STAT has updated its COVID-19 Tracker site, according to a 6/23/20 email to STAT newsletter subscribers from the publication’s executive editor. The update enables insights into “the rolling average of new cases” over periods of time such as 1 day, 3 days, 5 days, 1 week, 1 month etc. And it enables views of the “rate of infection and of deaths per 100,000 people” by region, writes Richard L. Berke.
Bats host all kinds of viruses, including many that are deadly in people, such as the Nipah and Marburg viruses, as well as some that are “very close relatives of the ones that caused the 2003 SARS outbreak and today’s COVID-19 pandemic,” writes Rachel Ehrenberg at Knowable (6/19/20). Yet with a few exceptions, the viruses don’t make bats sick. The key to that success may lie in special features of the bat immune system, ones that spark responses to viral invasion that differ from what goes on in people, Ehrenberg’s excellent story explains. Bats’ biology seems to have a “keep calm and carry on” approach in which the immune system limits collateral damage to the host but doesn’t get rid of every trace of a pathogen, she writes. Especially important is bats’ ability to limit inflammation — out-of-control inflammation is a common theme in severe illnesses from viruses that have jumped from other species, including Ebola, some strains of influenza, and SARS; and it’s often what kills people with severe cases of COVID-19, she writes. Ehrenberg’s story describes scientists’ efforts to “better understand how bats tolerate viral passengers” — bats’ biology might step up activity of one immune molecule, say, or dial down activity of another — and thus “how viral infections proceed in people. That, in turn, might eventually point to treatments that could make infections in people less severe,” she writes.
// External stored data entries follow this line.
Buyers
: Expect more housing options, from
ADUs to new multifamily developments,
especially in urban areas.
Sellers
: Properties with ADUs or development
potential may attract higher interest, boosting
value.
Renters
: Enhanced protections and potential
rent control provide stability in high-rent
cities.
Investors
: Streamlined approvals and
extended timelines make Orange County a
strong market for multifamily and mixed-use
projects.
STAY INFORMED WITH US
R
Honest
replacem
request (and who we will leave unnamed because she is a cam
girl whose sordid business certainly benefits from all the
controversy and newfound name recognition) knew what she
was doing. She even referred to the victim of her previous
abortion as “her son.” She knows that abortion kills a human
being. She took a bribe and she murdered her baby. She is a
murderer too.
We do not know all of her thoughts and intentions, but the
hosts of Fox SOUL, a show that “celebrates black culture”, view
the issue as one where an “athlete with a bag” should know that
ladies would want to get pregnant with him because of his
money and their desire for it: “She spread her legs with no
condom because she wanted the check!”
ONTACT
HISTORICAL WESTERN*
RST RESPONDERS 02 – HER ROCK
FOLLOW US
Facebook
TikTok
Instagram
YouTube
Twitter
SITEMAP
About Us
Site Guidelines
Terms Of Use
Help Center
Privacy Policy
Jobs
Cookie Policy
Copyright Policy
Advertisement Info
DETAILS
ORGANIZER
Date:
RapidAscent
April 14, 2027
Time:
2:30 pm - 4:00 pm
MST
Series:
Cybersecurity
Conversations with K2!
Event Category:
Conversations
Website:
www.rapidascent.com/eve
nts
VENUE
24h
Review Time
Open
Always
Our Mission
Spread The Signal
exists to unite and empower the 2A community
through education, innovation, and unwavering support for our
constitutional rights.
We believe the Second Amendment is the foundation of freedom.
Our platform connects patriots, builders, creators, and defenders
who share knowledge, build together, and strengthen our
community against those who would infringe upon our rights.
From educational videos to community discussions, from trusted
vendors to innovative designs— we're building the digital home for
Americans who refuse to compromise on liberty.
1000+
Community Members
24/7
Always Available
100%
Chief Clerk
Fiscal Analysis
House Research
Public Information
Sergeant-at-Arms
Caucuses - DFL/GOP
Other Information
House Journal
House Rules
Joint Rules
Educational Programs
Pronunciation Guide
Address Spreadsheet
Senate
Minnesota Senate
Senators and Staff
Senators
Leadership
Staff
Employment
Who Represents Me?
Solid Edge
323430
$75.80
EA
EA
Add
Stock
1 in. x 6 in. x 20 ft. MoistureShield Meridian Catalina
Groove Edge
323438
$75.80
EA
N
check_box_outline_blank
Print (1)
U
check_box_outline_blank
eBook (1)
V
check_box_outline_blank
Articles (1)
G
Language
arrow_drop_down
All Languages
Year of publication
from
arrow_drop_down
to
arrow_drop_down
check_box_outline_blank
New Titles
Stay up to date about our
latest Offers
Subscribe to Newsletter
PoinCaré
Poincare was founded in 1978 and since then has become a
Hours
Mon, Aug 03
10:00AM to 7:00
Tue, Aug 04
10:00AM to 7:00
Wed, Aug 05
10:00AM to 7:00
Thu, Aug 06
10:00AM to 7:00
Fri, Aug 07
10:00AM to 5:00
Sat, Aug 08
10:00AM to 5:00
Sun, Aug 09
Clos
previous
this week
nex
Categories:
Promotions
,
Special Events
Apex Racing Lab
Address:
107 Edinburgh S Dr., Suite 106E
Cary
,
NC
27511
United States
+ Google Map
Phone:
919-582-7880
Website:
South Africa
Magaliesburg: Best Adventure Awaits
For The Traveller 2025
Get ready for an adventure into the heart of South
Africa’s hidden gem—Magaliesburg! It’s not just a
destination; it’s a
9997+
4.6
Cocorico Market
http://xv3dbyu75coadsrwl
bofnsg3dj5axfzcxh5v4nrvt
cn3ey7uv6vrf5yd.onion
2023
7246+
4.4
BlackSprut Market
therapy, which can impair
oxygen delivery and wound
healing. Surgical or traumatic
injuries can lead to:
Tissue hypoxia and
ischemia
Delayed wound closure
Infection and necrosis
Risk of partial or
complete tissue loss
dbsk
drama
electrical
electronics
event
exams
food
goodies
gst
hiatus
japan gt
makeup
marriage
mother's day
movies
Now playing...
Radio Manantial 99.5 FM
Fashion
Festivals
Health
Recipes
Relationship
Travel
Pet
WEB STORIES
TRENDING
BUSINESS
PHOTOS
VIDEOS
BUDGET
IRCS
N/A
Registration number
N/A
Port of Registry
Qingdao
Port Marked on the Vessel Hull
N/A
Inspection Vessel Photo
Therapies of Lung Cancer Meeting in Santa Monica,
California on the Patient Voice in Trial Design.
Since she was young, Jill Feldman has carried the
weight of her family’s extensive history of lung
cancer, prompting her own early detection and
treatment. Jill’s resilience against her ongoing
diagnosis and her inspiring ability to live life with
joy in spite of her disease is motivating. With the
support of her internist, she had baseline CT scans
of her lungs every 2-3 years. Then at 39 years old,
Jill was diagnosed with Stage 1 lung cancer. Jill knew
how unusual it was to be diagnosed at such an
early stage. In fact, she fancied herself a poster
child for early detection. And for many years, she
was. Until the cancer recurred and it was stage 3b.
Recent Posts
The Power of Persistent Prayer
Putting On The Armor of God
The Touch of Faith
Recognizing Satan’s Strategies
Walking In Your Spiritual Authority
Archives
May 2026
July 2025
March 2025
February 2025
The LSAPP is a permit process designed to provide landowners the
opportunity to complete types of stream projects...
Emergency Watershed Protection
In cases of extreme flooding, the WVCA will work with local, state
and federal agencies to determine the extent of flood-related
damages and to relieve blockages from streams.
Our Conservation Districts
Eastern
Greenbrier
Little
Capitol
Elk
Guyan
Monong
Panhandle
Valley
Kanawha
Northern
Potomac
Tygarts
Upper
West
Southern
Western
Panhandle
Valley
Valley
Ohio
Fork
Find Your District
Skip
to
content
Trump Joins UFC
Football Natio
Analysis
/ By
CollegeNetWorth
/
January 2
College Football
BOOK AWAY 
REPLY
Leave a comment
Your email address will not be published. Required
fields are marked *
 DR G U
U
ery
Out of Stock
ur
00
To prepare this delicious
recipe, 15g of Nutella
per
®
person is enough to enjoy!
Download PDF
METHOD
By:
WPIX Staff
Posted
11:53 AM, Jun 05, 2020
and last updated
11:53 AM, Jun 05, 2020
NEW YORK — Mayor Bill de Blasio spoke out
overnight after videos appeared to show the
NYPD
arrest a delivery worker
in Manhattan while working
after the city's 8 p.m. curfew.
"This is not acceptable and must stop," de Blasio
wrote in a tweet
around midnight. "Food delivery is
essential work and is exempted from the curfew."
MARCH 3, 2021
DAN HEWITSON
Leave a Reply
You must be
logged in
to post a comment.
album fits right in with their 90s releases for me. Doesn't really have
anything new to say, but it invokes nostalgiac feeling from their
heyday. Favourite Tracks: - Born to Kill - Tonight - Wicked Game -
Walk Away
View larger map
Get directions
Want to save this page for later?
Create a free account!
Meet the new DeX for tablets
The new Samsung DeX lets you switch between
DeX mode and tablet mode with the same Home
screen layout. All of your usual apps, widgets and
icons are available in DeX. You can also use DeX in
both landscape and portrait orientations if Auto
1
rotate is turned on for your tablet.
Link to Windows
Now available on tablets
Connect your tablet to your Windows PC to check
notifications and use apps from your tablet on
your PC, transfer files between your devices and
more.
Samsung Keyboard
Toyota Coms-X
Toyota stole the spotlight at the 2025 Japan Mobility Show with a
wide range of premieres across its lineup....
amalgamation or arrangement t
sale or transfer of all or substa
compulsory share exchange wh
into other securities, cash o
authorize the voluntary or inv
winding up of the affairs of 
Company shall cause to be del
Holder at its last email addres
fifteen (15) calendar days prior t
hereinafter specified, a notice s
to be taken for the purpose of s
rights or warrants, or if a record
Epidemiologist Michael Osterholm, director of the Center for Infectious Disease Research and Policy (CIDRAP) at the University of Minnesota, says in this 6/17/20 NPR interview that a significant drop in cases this summer is not necessarily good news. “I don’t want anybody to get sick, severely ill, or die. But if we saw a trough of cases in the next two months, I think that would really tell us that we’re likely to have this big second wave.” To date, about 5 to 7 percent of the U.S. is infected with SARS-CoV-2, he says. The virus, he adds, will “keep transmitting until we get at least 60 or 70 percent of the population infected and hopefully develop immunity — or if we get a vaccine, that can get us there too.” Osterholm also emphasizes that hand washing remains important but that “we’ve gone way overboard relative to the disinfection” of surfaces such as postal mail. He says that he doesn’t worry about food, newsprint, packages, doorknobs or railings any more than he would during a regular cold season. “This is really all about air. Breathing some else’s air where the virus is present,” he says in the interview.
Adrienne So at Wired has written a piece, “15 face masks we actually like to wear,” about cloth face coverings that Wired employees reportedly like for “running, walking, and going to work” (6/25/20).
Play this page’s YouTube video, produced by Eugenio Ampudia as part of the “Concert for the Biocene” at Barcelona’s Gran Teatre del Liceu. The theater re-opened on 6/22/20, and the video features the UceLi Quartet playing Puccini’s “Crisantemi” for a live audience of plants, NPR reports.